Edit study.yaml to swap features or methods. For example, to use contextual embeddings instead of MFW:

features:
  - id: bert_tr
    type: contextual_embedding
    # model auto-resolves to `dbmdz/bert-base-turkish-cased` via the language registry
    pool: mean

For a heavier Turkish encoder, point model: at any HuggingFace checkpoint:

features:
  - id: bert5urk
    type: contextual_embedding
    model: stefan-it/bert5urk
    pool: mean

Notes on Turkish specifics

  • Morphology. Turkish is agglutinative; a token like evlerinizden packs ev+ler+iniz+den into one form. Stanza's Turkish BOUN model lemmatises and tags these correctly, which matters for POS-ngram and dependency-based features.
  • Syllable counting. Both Ateşman and Bezirci-Yılmaz count syllables using a vowel-counter specialised for Turkish orthography (including ı, ğ, ş, ç, ü, ö).
  • Function words.
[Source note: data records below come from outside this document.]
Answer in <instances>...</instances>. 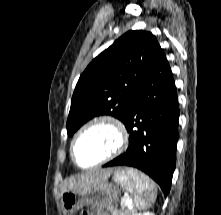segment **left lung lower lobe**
I'll return each mask as SVG.
<instances>
[{
	"mask_svg": "<svg viewBox=\"0 0 221 215\" xmlns=\"http://www.w3.org/2000/svg\"><path fill=\"white\" fill-rule=\"evenodd\" d=\"M178 119L175 83L161 50L127 104L123 123L129 132L128 149L104 167H135L155 180L167 196L176 165Z\"/></svg>",
	"mask_w": 221,
	"mask_h": 215,
	"instance_id": "0a47b994",
	"label": "left lung lower lobe"
}]
</instances>
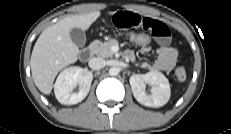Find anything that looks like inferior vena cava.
I'll use <instances>...</instances> for the list:
<instances>
[{
  "instance_id": "inferior-vena-cava-1",
  "label": "inferior vena cava",
  "mask_w": 231,
  "mask_h": 134,
  "mask_svg": "<svg viewBox=\"0 0 231 134\" xmlns=\"http://www.w3.org/2000/svg\"><path fill=\"white\" fill-rule=\"evenodd\" d=\"M88 64L92 70H99L106 65V62L104 59L97 57V58H91Z\"/></svg>"
}]
</instances>
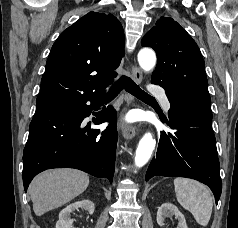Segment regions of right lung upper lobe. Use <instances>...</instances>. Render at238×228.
Returning a JSON list of instances; mask_svg holds the SVG:
<instances>
[{"label":"right lung upper lobe","instance_id":"1","mask_svg":"<svg viewBox=\"0 0 238 228\" xmlns=\"http://www.w3.org/2000/svg\"><path fill=\"white\" fill-rule=\"evenodd\" d=\"M124 33L112 14L89 12L64 30L52 46L37 97V110L103 93L116 77Z\"/></svg>","mask_w":238,"mask_h":228}]
</instances>
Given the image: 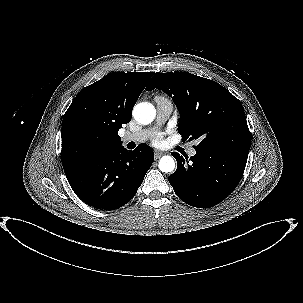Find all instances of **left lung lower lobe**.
<instances>
[{
	"label": "left lung lower lobe",
	"instance_id": "0a47b994",
	"mask_svg": "<svg viewBox=\"0 0 303 303\" xmlns=\"http://www.w3.org/2000/svg\"><path fill=\"white\" fill-rule=\"evenodd\" d=\"M187 161L177 152L176 171L169 176L176 195L185 203L210 208L222 202L238 185L249 151L201 148Z\"/></svg>",
	"mask_w": 303,
	"mask_h": 303
}]
</instances>
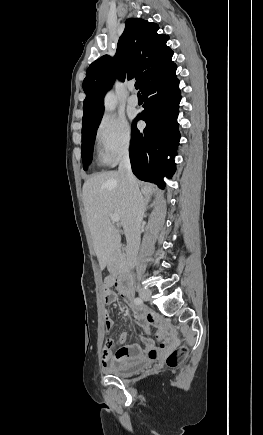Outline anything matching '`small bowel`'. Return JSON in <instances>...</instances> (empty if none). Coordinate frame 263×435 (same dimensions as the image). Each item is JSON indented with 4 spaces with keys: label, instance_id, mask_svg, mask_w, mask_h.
<instances>
[{
    "label": "small bowel",
    "instance_id": "small-bowel-1",
    "mask_svg": "<svg viewBox=\"0 0 263 435\" xmlns=\"http://www.w3.org/2000/svg\"><path fill=\"white\" fill-rule=\"evenodd\" d=\"M117 285L115 279L112 276H108L104 280V288L112 297L111 299L105 300L104 302L107 305H110L115 302L116 294L111 290V288ZM133 316L137 322V324L148 331L149 327L156 323L157 318L154 314L144 312L137 306L132 305ZM113 326V320L109 313H105V327L107 330H110ZM141 340L144 343V347L139 344L123 346L116 353H113L112 350H102V365L103 367H110L111 365L118 363H133L140 361L141 359L148 358L151 360H156L160 357L161 353L169 346L172 342V337L168 336L164 341L160 343L157 347L154 342L145 337L140 336ZM128 335L126 332H122L118 336V341L120 344H125L127 341Z\"/></svg>",
    "mask_w": 263,
    "mask_h": 435
}]
</instances>
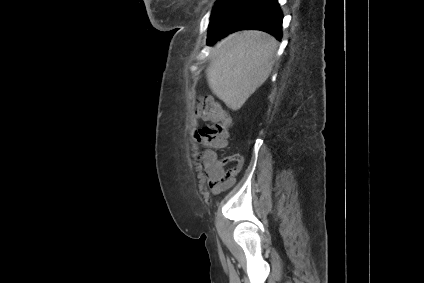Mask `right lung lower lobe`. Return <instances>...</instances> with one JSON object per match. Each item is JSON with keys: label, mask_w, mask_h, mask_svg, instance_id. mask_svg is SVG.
I'll return each instance as SVG.
<instances>
[{"label": "right lung lower lobe", "mask_w": 424, "mask_h": 283, "mask_svg": "<svg viewBox=\"0 0 424 283\" xmlns=\"http://www.w3.org/2000/svg\"><path fill=\"white\" fill-rule=\"evenodd\" d=\"M282 11L277 0H228L210 22L208 44L229 33L255 29L282 37Z\"/></svg>", "instance_id": "right-lung-lower-lobe-1"}]
</instances>
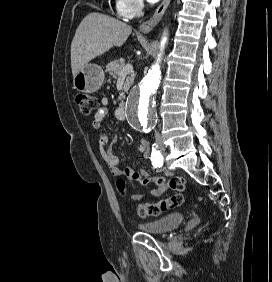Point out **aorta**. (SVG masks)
<instances>
[{
  "label": "aorta",
  "mask_w": 272,
  "mask_h": 282,
  "mask_svg": "<svg viewBox=\"0 0 272 282\" xmlns=\"http://www.w3.org/2000/svg\"><path fill=\"white\" fill-rule=\"evenodd\" d=\"M167 37L162 38L161 53L157 62L152 66L147 75L130 92L127 100V115L131 125L148 133L156 121L155 94L160 85V61Z\"/></svg>",
  "instance_id": "aorta-1"
}]
</instances>
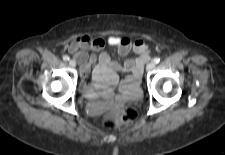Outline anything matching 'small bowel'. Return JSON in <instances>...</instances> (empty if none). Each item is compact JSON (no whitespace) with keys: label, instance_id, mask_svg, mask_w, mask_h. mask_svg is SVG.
Wrapping results in <instances>:
<instances>
[{"label":"small bowel","instance_id":"obj_1","mask_svg":"<svg viewBox=\"0 0 225 155\" xmlns=\"http://www.w3.org/2000/svg\"><path fill=\"white\" fill-rule=\"evenodd\" d=\"M105 46L116 47L121 56L127 55L131 50L136 56L126 60L123 64L112 60L104 51L97 58L95 52L102 51ZM68 50L80 64L82 77H87L91 65L97 62L92 73V84L86 82L81 84L82 90L89 97L96 94L110 96L111 87L119 83L118 72H130L131 75L121 82L123 93L120 97L128 98L138 87L143 66L149 60L148 46L142 40L132 41L127 37L119 36L104 39L81 35L69 43Z\"/></svg>","mask_w":225,"mask_h":155}]
</instances>
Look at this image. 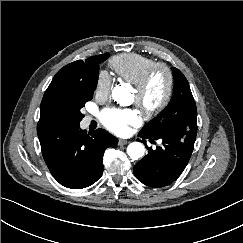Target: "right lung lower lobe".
Returning <instances> with one entry per match:
<instances>
[{
	"label": "right lung lower lobe",
	"mask_w": 243,
	"mask_h": 243,
	"mask_svg": "<svg viewBox=\"0 0 243 243\" xmlns=\"http://www.w3.org/2000/svg\"><path fill=\"white\" fill-rule=\"evenodd\" d=\"M43 158L54 178L63 186L81 189L95 183L103 173V153L117 139L97 129L86 133L77 125L37 126Z\"/></svg>",
	"instance_id": "right-lung-lower-lobe-1"
}]
</instances>
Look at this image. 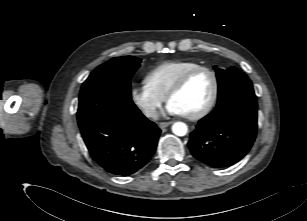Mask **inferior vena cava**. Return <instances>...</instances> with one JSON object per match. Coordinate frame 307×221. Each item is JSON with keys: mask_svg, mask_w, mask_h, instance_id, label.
<instances>
[{"mask_svg": "<svg viewBox=\"0 0 307 221\" xmlns=\"http://www.w3.org/2000/svg\"><path fill=\"white\" fill-rule=\"evenodd\" d=\"M146 116L152 117V118H157L158 115H157L156 109L153 107V108L146 110Z\"/></svg>", "mask_w": 307, "mask_h": 221, "instance_id": "obj_1", "label": "inferior vena cava"}]
</instances>
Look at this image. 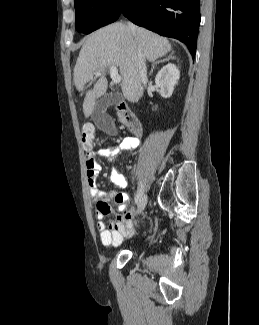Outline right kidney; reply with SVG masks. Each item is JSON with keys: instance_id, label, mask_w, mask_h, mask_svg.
<instances>
[{"instance_id": "1", "label": "right kidney", "mask_w": 259, "mask_h": 325, "mask_svg": "<svg viewBox=\"0 0 259 325\" xmlns=\"http://www.w3.org/2000/svg\"><path fill=\"white\" fill-rule=\"evenodd\" d=\"M180 78V71L173 63L163 66L155 77L156 86L160 89V95L163 98H169L174 91Z\"/></svg>"}]
</instances>
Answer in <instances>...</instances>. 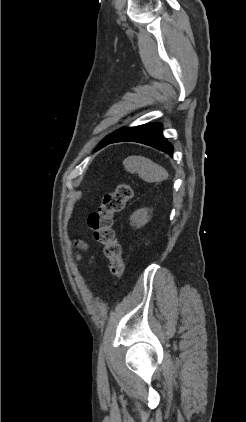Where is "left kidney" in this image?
Instances as JSON below:
<instances>
[{"label":"left kidney","mask_w":246,"mask_h":422,"mask_svg":"<svg viewBox=\"0 0 246 422\" xmlns=\"http://www.w3.org/2000/svg\"><path fill=\"white\" fill-rule=\"evenodd\" d=\"M149 212L150 210L148 208H141L135 211L130 216L131 226L135 227L136 229H139L142 226H144L146 223H148V221L150 220Z\"/></svg>","instance_id":"1"}]
</instances>
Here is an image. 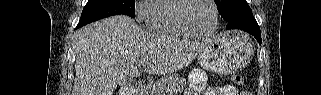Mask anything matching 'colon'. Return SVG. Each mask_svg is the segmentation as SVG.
<instances>
[{
  "mask_svg": "<svg viewBox=\"0 0 321 95\" xmlns=\"http://www.w3.org/2000/svg\"><path fill=\"white\" fill-rule=\"evenodd\" d=\"M232 80H233L234 84L239 85V86H242L245 83L244 77L240 74L233 75Z\"/></svg>",
  "mask_w": 321,
  "mask_h": 95,
  "instance_id": "5ec220e1",
  "label": "colon"
}]
</instances>
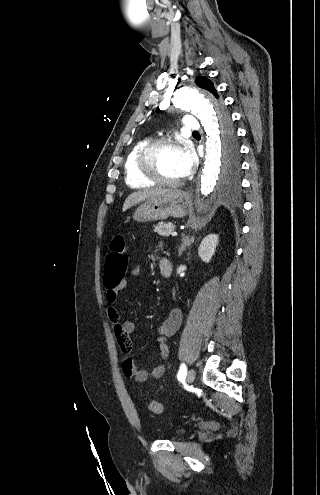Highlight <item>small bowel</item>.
<instances>
[{
	"label": "small bowel",
	"instance_id": "c3829d8e",
	"mask_svg": "<svg viewBox=\"0 0 320 495\" xmlns=\"http://www.w3.org/2000/svg\"><path fill=\"white\" fill-rule=\"evenodd\" d=\"M134 276L139 275V269L134 268L132 270ZM126 285L124 279H122L115 286H107L106 301L109 306L107 308V317L113 326L115 336L118 345L125 355L123 361V371L129 378H133L135 381L143 383L151 379H159L165 372V366L159 364L153 367L151 370L139 369L134 360L131 358L133 349V343L131 334L135 330V325L131 321H122L117 308L113 305L120 290ZM182 319V312L179 308H174L170 311L168 317L157 327V342L162 358H167L169 355V346L166 343V339L172 336L179 328Z\"/></svg>",
	"mask_w": 320,
	"mask_h": 495
}]
</instances>
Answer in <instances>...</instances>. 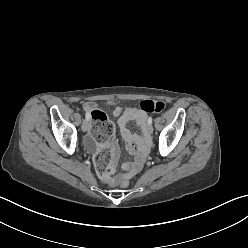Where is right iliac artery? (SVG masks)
Returning a JSON list of instances; mask_svg holds the SVG:
<instances>
[{
	"label": "right iliac artery",
	"mask_w": 248,
	"mask_h": 248,
	"mask_svg": "<svg viewBox=\"0 0 248 248\" xmlns=\"http://www.w3.org/2000/svg\"><path fill=\"white\" fill-rule=\"evenodd\" d=\"M86 119L89 120L90 119V114L86 113Z\"/></svg>",
	"instance_id": "82829eb1"
}]
</instances>
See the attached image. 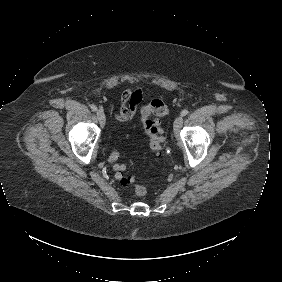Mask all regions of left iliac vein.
I'll list each match as a JSON object with an SVG mask.
<instances>
[{"label": "left iliac vein", "mask_w": 282, "mask_h": 282, "mask_svg": "<svg viewBox=\"0 0 282 282\" xmlns=\"http://www.w3.org/2000/svg\"><path fill=\"white\" fill-rule=\"evenodd\" d=\"M182 124H183V118L182 116H178L173 123V130H174L175 137L179 136V131H180Z\"/></svg>", "instance_id": "4c4485c4"}]
</instances>
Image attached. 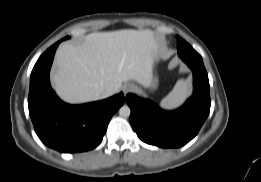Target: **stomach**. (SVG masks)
<instances>
[{
  "mask_svg": "<svg viewBox=\"0 0 261 182\" xmlns=\"http://www.w3.org/2000/svg\"><path fill=\"white\" fill-rule=\"evenodd\" d=\"M159 61V55L158 53H156L155 57H154V61H153V66ZM151 89H156L157 88V79L155 78L154 80H152L151 84L148 86Z\"/></svg>",
  "mask_w": 261,
  "mask_h": 182,
  "instance_id": "obj_1",
  "label": "stomach"
}]
</instances>
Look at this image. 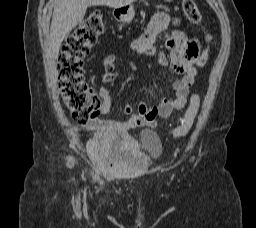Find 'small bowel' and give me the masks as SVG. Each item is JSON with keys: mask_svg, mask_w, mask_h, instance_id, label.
<instances>
[{"mask_svg": "<svg viewBox=\"0 0 256 228\" xmlns=\"http://www.w3.org/2000/svg\"><path fill=\"white\" fill-rule=\"evenodd\" d=\"M178 20L164 12H155L143 34L131 43L134 52L145 56H155L162 65L169 66L174 72L181 75L173 83L175 97L173 99L161 98L157 106L150 107L144 101L139 102L137 112L133 111L131 104H125L124 113L128 119L124 122L113 120H92L93 126L99 134L124 133L136 127H156L158 117L167 118L172 112L181 110L187 103L189 89L197 75L195 62L199 53V43L196 39H189L182 31H174L165 42L170 56L155 50L156 38L169 28L176 25ZM118 73L116 69V56L108 55L104 59V83L115 81ZM99 95L102 99L101 113L107 115L111 111L110 90L104 86L99 87Z\"/></svg>", "mask_w": 256, "mask_h": 228, "instance_id": "obj_1", "label": "small bowel"}]
</instances>
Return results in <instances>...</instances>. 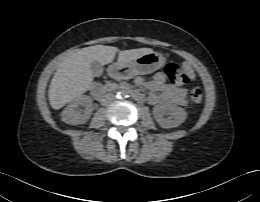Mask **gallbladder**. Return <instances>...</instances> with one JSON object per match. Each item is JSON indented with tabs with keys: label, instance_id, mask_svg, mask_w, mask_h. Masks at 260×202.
Returning a JSON list of instances; mask_svg holds the SVG:
<instances>
[{
	"label": "gallbladder",
	"instance_id": "gallbladder-1",
	"mask_svg": "<svg viewBox=\"0 0 260 202\" xmlns=\"http://www.w3.org/2000/svg\"><path fill=\"white\" fill-rule=\"evenodd\" d=\"M91 73L93 76L99 77L103 73V67L98 61H92L90 66Z\"/></svg>",
	"mask_w": 260,
	"mask_h": 202
}]
</instances>
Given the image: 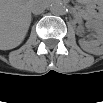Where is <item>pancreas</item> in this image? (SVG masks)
<instances>
[{
  "label": "pancreas",
  "instance_id": "1",
  "mask_svg": "<svg viewBox=\"0 0 103 103\" xmlns=\"http://www.w3.org/2000/svg\"><path fill=\"white\" fill-rule=\"evenodd\" d=\"M78 14H79V16L83 17L84 19H89L88 14L81 7H78Z\"/></svg>",
  "mask_w": 103,
  "mask_h": 103
}]
</instances>
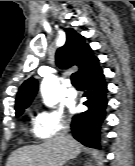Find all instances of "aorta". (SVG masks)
Here are the masks:
<instances>
[{
  "mask_svg": "<svg viewBox=\"0 0 135 166\" xmlns=\"http://www.w3.org/2000/svg\"><path fill=\"white\" fill-rule=\"evenodd\" d=\"M40 89L43 101L47 106H53L59 102L60 88L54 76L44 78Z\"/></svg>",
  "mask_w": 135,
  "mask_h": 166,
  "instance_id": "obj_1",
  "label": "aorta"
}]
</instances>
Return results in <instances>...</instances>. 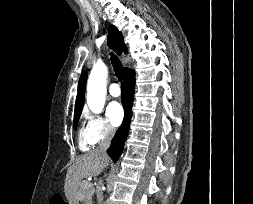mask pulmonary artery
<instances>
[{"label":"pulmonary artery","mask_w":253,"mask_h":204,"mask_svg":"<svg viewBox=\"0 0 253 204\" xmlns=\"http://www.w3.org/2000/svg\"><path fill=\"white\" fill-rule=\"evenodd\" d=\"M109 93L113 97H118L121 94V89L117 83H112L109 86Z\"/></svg>","instance_id":"1"}]
</instances>
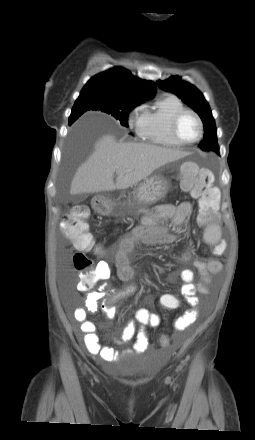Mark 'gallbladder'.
<instances>
[{
    "instance_id": "gallbladder-1",
    "label": "gallbladder",
    "mask_w": 255,
    "mask_h": 440,
    "mask_svg": "<svg viewBox=\"0 0 255 440\" xmlns=\"http://www.w3.org/2000/svg\"><path fill=\"white\" fill-rule=\"evenodd\" d=\"M85 198H86L85 195H79L75 201L76 202H81V201L85 200Z\"/></svg>"
}]
</instances>
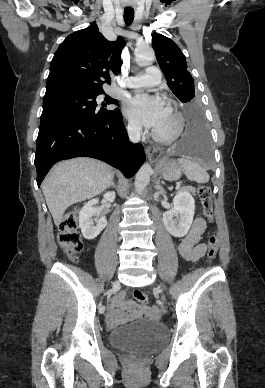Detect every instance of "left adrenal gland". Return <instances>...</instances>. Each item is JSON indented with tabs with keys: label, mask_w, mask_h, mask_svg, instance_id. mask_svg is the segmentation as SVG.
I'll list each match as a JSON object with an SVG mask.
<instances>
[{
	"label": "left adrenal gland",
	"mask_w": 265,
	"mask_h": 388,
	"mask_svg": "<svg viewBox=\"0 0 265 388\" xmlns=\"http://www.w3.org/2000/svg\"><path fill=\"white\" fill-rule=\"evenodd\" d=\"M155 188H158V190H162V186H160V178H158Z\"/></svg>",
	"instance_id": "left-adrenal-gland-1"
}]
</instances>
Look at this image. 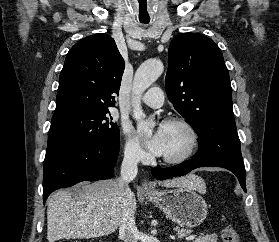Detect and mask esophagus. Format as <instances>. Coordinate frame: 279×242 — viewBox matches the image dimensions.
<instances>
[{
  "label": "esophagus",
  "mask_w": 279,
  "mask_h": 242,
  "mask_svg": "<svg viewBox=\"0 0 279 242\" xmlns=\"http://www.w3.org/2000/svg\"><path fill=\"white\" fill-rule=\"evenodd\" d=\"M141 188H142V190L145 191V192H152V191L155 190L154 185H153L151 182L147 181V180H145V181L142 183V187H141Z\"/></svg>",
  "instance_id": "esophagus-1"
}]
</instances>
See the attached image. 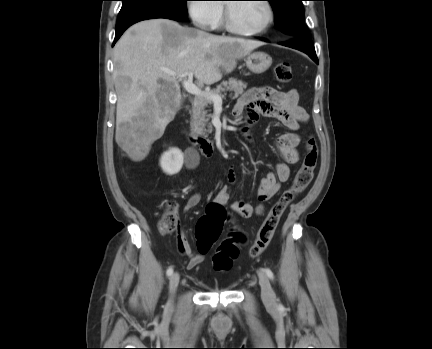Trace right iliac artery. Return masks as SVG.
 <instances>
[{
	"label": "right iliac artery",
	"mask_w": 432,
	"mask_h": 349,
	"mask_svg": "<svg viewBox=\"0 0 432 349\" xmlns=\"http://www.w3.org/2000/svg\"><path fill=\"white\" fill-rule=\"evenodd\" d=\"M166 274L168 277H170L173 274V268L172 267L168 268Z\"/></svg>",
	"instance_id": "obj_1"
}]
</instances>
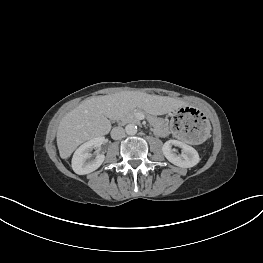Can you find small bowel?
I'll use <instances>...</instances> for the list:
<instances>
[{
  "mask_svg": "<svg viewBox=\"0 0 263 263\" xmlns=\"http://www.w3.org/2000/svg\"><path fill=\"white\" fill-rule=\"evenodd\" d=\"M156 130L160 135H167L169 133V131L166 127H163L159 124L156 125Z\"/></svg>",
  "mask_w": 263,
  "mask_h": 263,
  "instance_id": "1",
  "label": "small bowel"
}]
</instances>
The bundled list leans on Turkish's closed-class postpositions, conjunctions, and discourse particles (e.g. ile, ancak, fakat, çünkü, ki, ise).

Troubleshooting

  • ModuleNotFoundError: No module named 'spacy_stanza' — run uv pip install 'tamga[turkish]'.
  • FileNotFoundError: ... stanza_resources/tr/default.zip — run python -c "import stanza; stanza.download('tr')". The model is about 600 MB.
  • Very slow first ingest on MPS. Stanza's Turkish model does not yet support Apple Silicon MPS. Expect CPU parse rates on first run; subsequent runs are cache hits.